The thing is that bacteria are pretty similar similar. I mean for example they all have ribosomes (a tiny little thing in cells that makes proteins), so if you target the bacteria’s ribosome, you can basically kill any species of bacteria no matter how different (not considering of course things like drug delivery, its uptake by the bacterial cell, and anti-biotic resistance).

So let’s say you have two very similar strains of bacteria with very different metabolism and that cause two different diseases, they can still be susceptible to the same anti-biotic because it targets something that’s universally present in all bacteria.

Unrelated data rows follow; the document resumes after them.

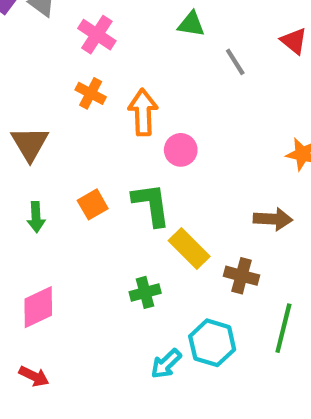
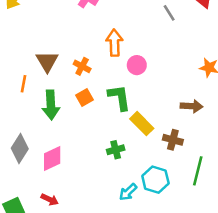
orange cross: (91, 93) -> (82, 66), moved
green arrow: (36, 217) -> (51, 105), size x1.6

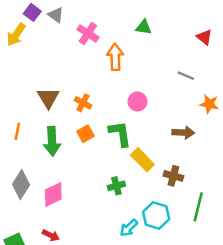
gray line: (169, 13) -> (186, 76), moved, turned -35
orange arrow: (114, 43) -> (115, 57), moved
orange line: (24, 84) -> (17, 131), moved
brown arrow: (192, 106) -> (183, 133), moved

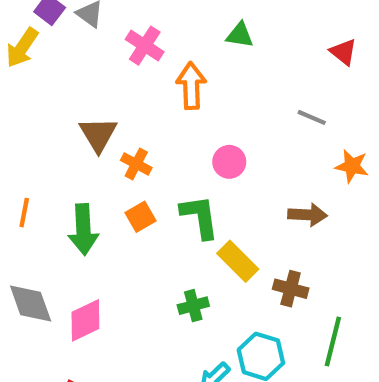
brown triangle: (48, 98) -> (98, 134), moved
gray diamond: (21, 185) -> (31, 303), turned -52

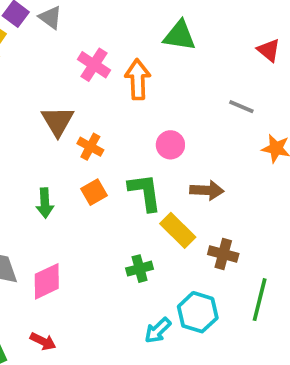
green triangle: (240, 35) -> (180, 36), size x1.4
pink cross: (145, 46) -> (94, 65), moved
brown arrow: (307, 215) -> (207, 190), moved
green arrow: (83, 229) -> (45, 203), size x0.7

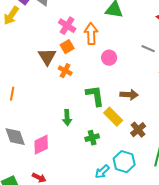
pink circle: (170, 145) -> (109, 58), moved
orange square: (94, 192) -> (67, 47), moved
green arrow: (45, 203) -> (67, 118), moved
brown cross: (223, 254) -> (138, 130), turned 35

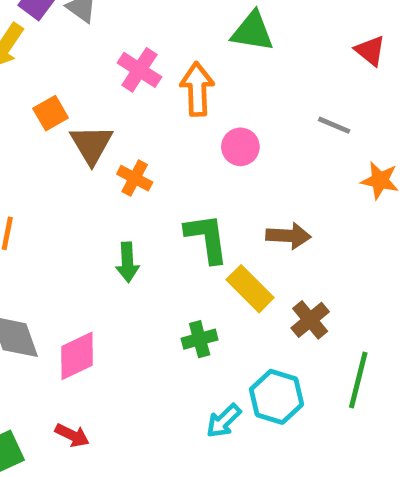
orange square: (67, 47) -> (51, 113), moved
green arrow: (67, 118) -> (127, 262), moved

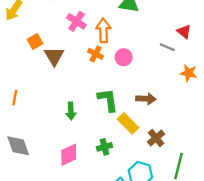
red triangle: (370, 51) -> (184, 31), moved
orange cross: (135, 178) -> (96, 54), moved
pink diamond: (77, 356) -> (69, 155), moved

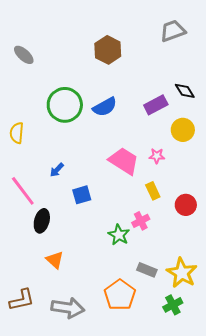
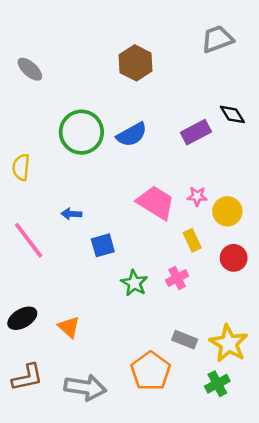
yellow circle: (183, 130) -> (227, 211), moved
blue arrow: (57, 170) -> (71, 214), turned 49
black ellipse: (42, 221) -> (22, 318), moved, turned 45
green star: (119, 235) -> (134, 283), moved

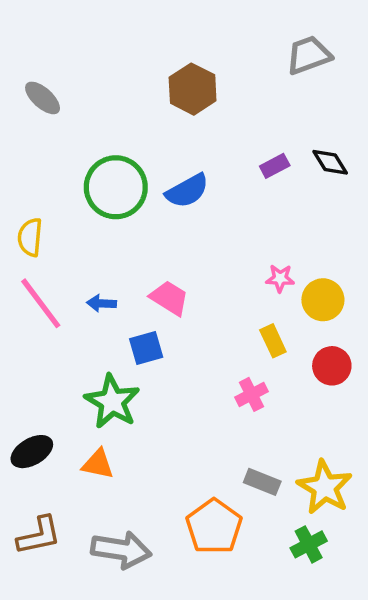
purple rectangle: (196, 132) -> (275, 166), moved, size x0.7
pink trapezoid: (156, 203) -> (169, 298), moved, size x0.7
pink line: (29, 240) -> (41, 303), moved
green star: (134, 283) -> (112, 402), moved, size x1.4
orange triangle: (69, 327) -> (98, 464), turned -30

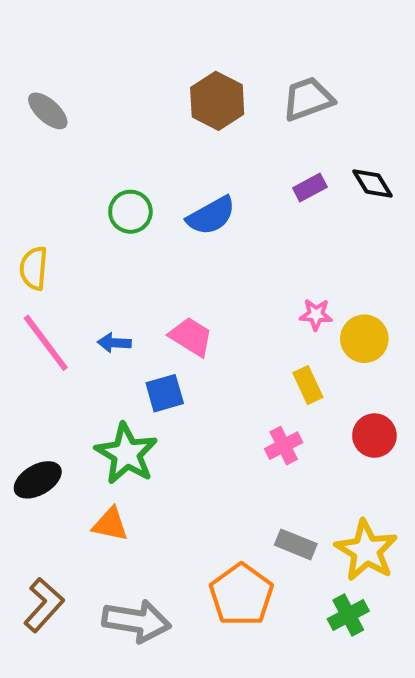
gray trapezoid: (309, 55) -> (308, 99), moved
green circle: (116, 187) -> (130, 212), size x0.6
red circle: (332, 366) -> (374, 436), moved
black ellipse: (32, 452) -> (38, 480), moved
brown L-shape: (39, 536) -> (44, 605), turned -36

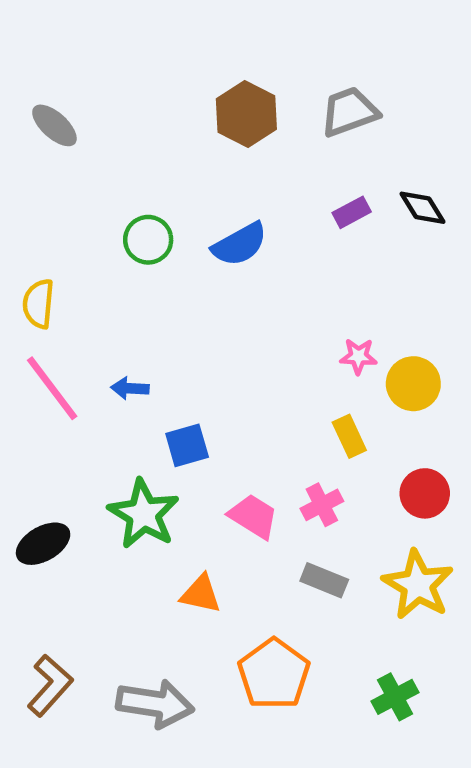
pink trapezoid: (191, 337) -> (253, 516), moved
orange triangle: (110, 524) -> (201, 594), moved
gray rectangle: (296, 544) -> (324, 580), moved
yellow star: (366, 550) -> (418, 585), moved

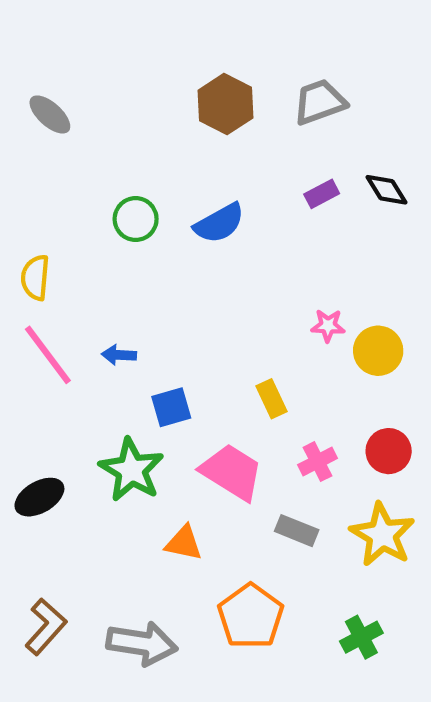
yellow rectangle: (349, 436) -> (272, 399), moved
pink cross: (322, 505) -> (318, 462), moved
pink trapezoid: (253, 516) -> (232, 472), size x1.4

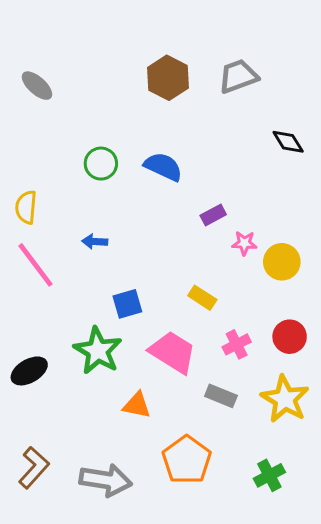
purple rectangle: (322, 194) -> (213, 215), moved
blue semicircle: (219, 223) -> (163, 167), turned -126
blue arrow: (119, 355) -> (95, 242), moved
yellow rectangle: (272, 399) -> (202, 298), turned -32

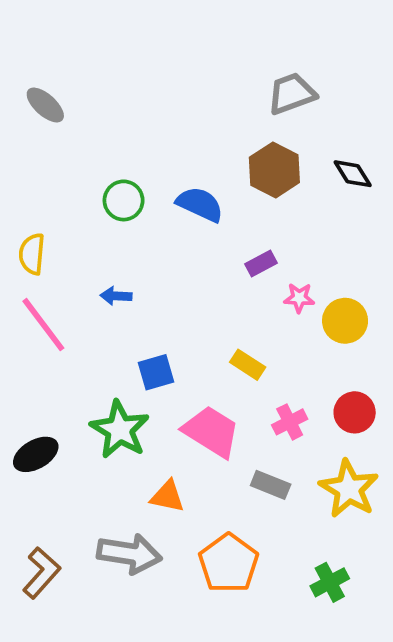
brown hexagon: (168, 78) -> (274, 170), moved
gray arrow: (106, 480) -> (129, 554), moved

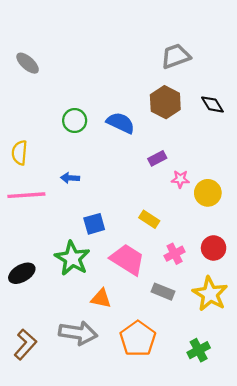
pink line: (43, 325) -> (26, 195), turned -57

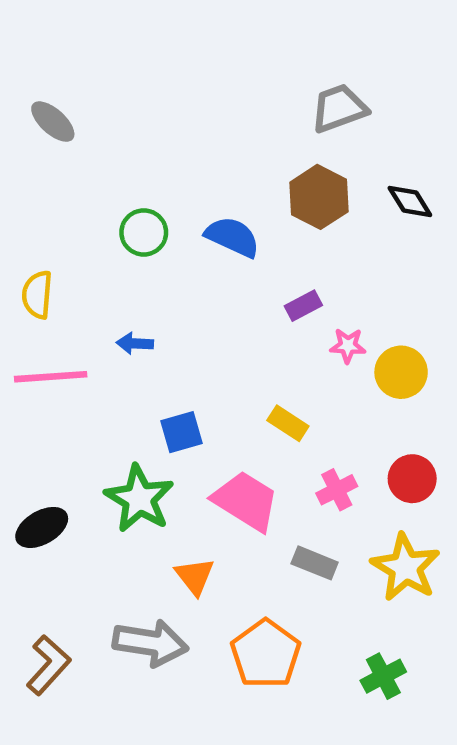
orange triangle: (101, 298) -> (195, 576), turned 40

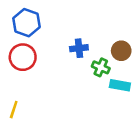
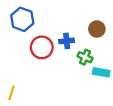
brown circle: (121, 51) -> (97, 29), moved
red circle: (23, 57) -> (42, 47), moved

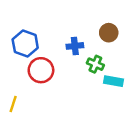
blue hexagon: (22, 19) -> (25, 44), moved
red circle: (42, 47) -> (41, 70), moved

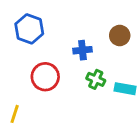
blue hexagon: (25, 44) -> (29, 29), moved
green cross: (95, 64) -> (96, 79), moved

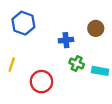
red circle: (45, 77) -> (41, 82), moved
yellow line: (15, 114) -> (12, 65), moved

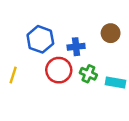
blue hexagon: (23, 23) -> (40, 39), moved
red circle: (41, 82) -> (59, 70), moved

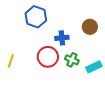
blue hexagon: (40, 39) -> (36, 17), moved
cyan rectangle: (116, 82) -> (94, 67), turned -35

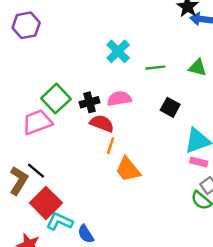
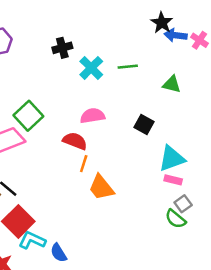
green line: (155, 68) -> (128, 67), moved
black cross: (89, 102) -> (62, 48), moved

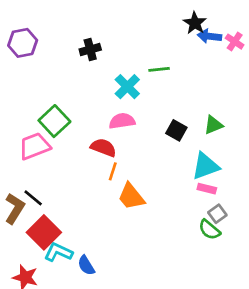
cyan cross: (91, 68) -> (127, 87), moved
green triangle: (172, 84) -> (213, 125), moved, turned -36

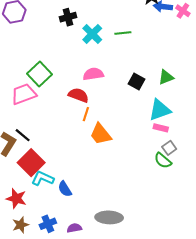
cyan cross: (127, 87) -> (92, 34), moved

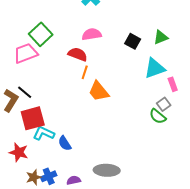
pink rectangle: (161, 128) -> (173, 84), moved, turned 56
red square: (31, 163) -> (33, 118), turned 30
brown star: (21, 225) -> (34, 177), moved

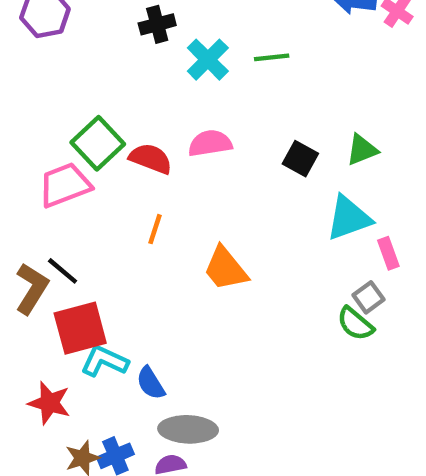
red semicircle: (78, 54) -> (151, 159), moved
orange line: (85, 72) -> (155, 229), moved
gray ellipse: (107, 170) -> (188, 429), moved

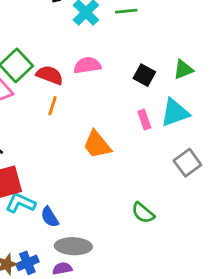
orange line: (155, 229) -> (52, 106), moved
pink rectangle: (388, 253) -> (144, 120), moved
gray square: (369, 297) -> (187, 163), size x1.4
green semicircle: (355, 324) -> (143, 213), moved

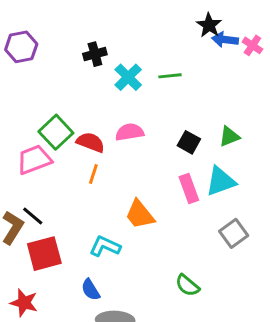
pink rectangle: (144, 120) -> (189, 189), size x1.4
cyan L-shape: (20, 203) -> (105, 246), moved

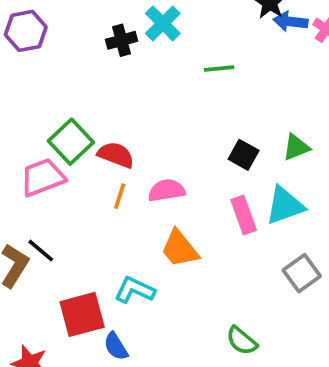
cyan cross: (128, 77) -> (163, 23), moved
pink semicircle: (130, 132) -> (167, 191), moved
red square: (44, 254) -> (82, 314), moved

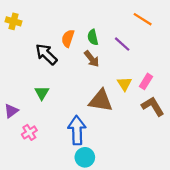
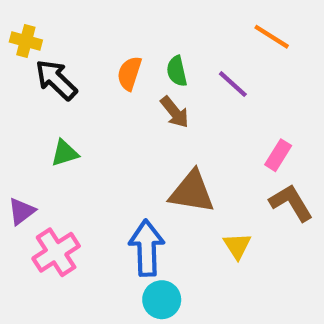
black arrow: (46, 54) -> (56, 80), moved
yellow triangle: (124, 84) -> (237, 246), moved
green triangle: (42, 93) -> (65, 153), moved, turned 42
pink cross: (29, 132) -> (56, 252), size x1.5

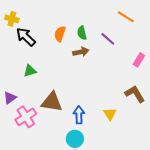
brown arrow: (175, 112) -> (81, 52), turned -63
pink rectangle: (278, 155) -> (139, 60), moved
brown triangle: (192, 192) -> (52, 102), moved
blue arrow: (147, 248) -> (79, 115), moved, size x0.7

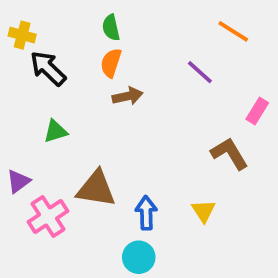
green semicircle: (82, 33) -> (111, 28), moved
brown arrow: (81, 52) -> (128, 96), moved
brown L-shape: (135, 94) -> (229, 154), moved

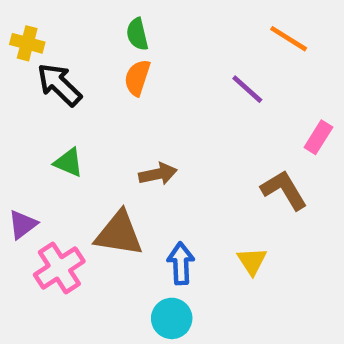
brown arrow: (128, 96) -> (158, 174), moved
green triangle: (55, 131) -> (69, 163), turned 40

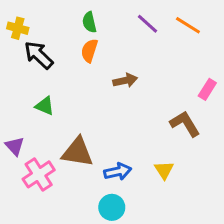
purple line: (247, 89) -> (148, 24), moved
brown arrow: (158, 174) -> (125, 80), moved
purple triangle: (23, 224) -> (15, 146), turned -36
blue arrow: (181, 263) -> (118, 172), turned 80

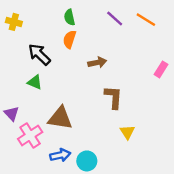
black arrow: (39, 55) -> (39, 54), moved
brown L-shape: (185, 124) -> (113, 97), moved, turned 35
blue arrow: (118, 172) -> (60, 155), moved

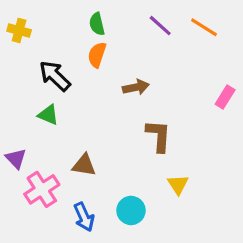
brown triangle: (60, 118) -> (84, 165), size x0.7
blue arrow: (60, 155) -> (84, 217), turned 78
cyan circle: (87, 161) -> (131, 210), moved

The same is not with viruses though. Every virus is different and unique with a very different set of proteins and ways of attacking the cell. For example tamiflu targets a protein in the influenza particle called neuraminidase. That protein isn’t present in any other virus, so tamiflu only woks on the influenza virus. Viruses are all just very unique and very different from each other and they don’t share any common structures like bacteria do.

Anonymous 0 Comments

Viruses are incredibly small, and simple little buggers, and they can very, very quickly change. For an antimicrobial drug to work, it needs to have some specific “thing” to attach to and break in some way. Bacteria are little cells, and they a bunch of machinery and structure that is pretty well preserved across generations. There are more options for us make drugs that can break them. Viruses are basically a bundle of some proteins and nucleic acid that can replicate. They do it super quickly, and can often have fast changes across generations. It’s much harder to make a useful drug that break them, because they have fewer unique things we can target, and they can change them faster.

It’s like the difference of taking apart a car with standardized nuts and bolts, vs. taking apart a small device with custom parts, but that small device is a bit of a shape shifter and the parts change shape over time. We can pretty easily develop wrenches and shit for the car, but making tools that can reliably dismantle the other device is harder.

In that sense, it’s a technically difficult thing to do. If you spend millions and millions of dollars to develop a drug, and it’s obsolete within a year because your target protein has changed, then you’re fucked and out of a bunch money. And finally, most of these common viral infections are already self limited, and don’t pose as much threat in terms of morbidity and mortality when compared to invasive bacterial disease.

In summary:

1. It’s hard to do, and hard to make something that will work for very long.

2. It’s risky financially.

3. It’s a lower priority problem.

Anonymous 0 Comments

Viruses and bacteria are very different “organisms”. Viruses are a package of data that only works when inside a host cell.

A bacteria is alive.

So with a virus, you’re looking at disrupting the chemical process. Whereas with bacteria you’re trying to kill something. Something that doesn’t want to die and has tricks to survive.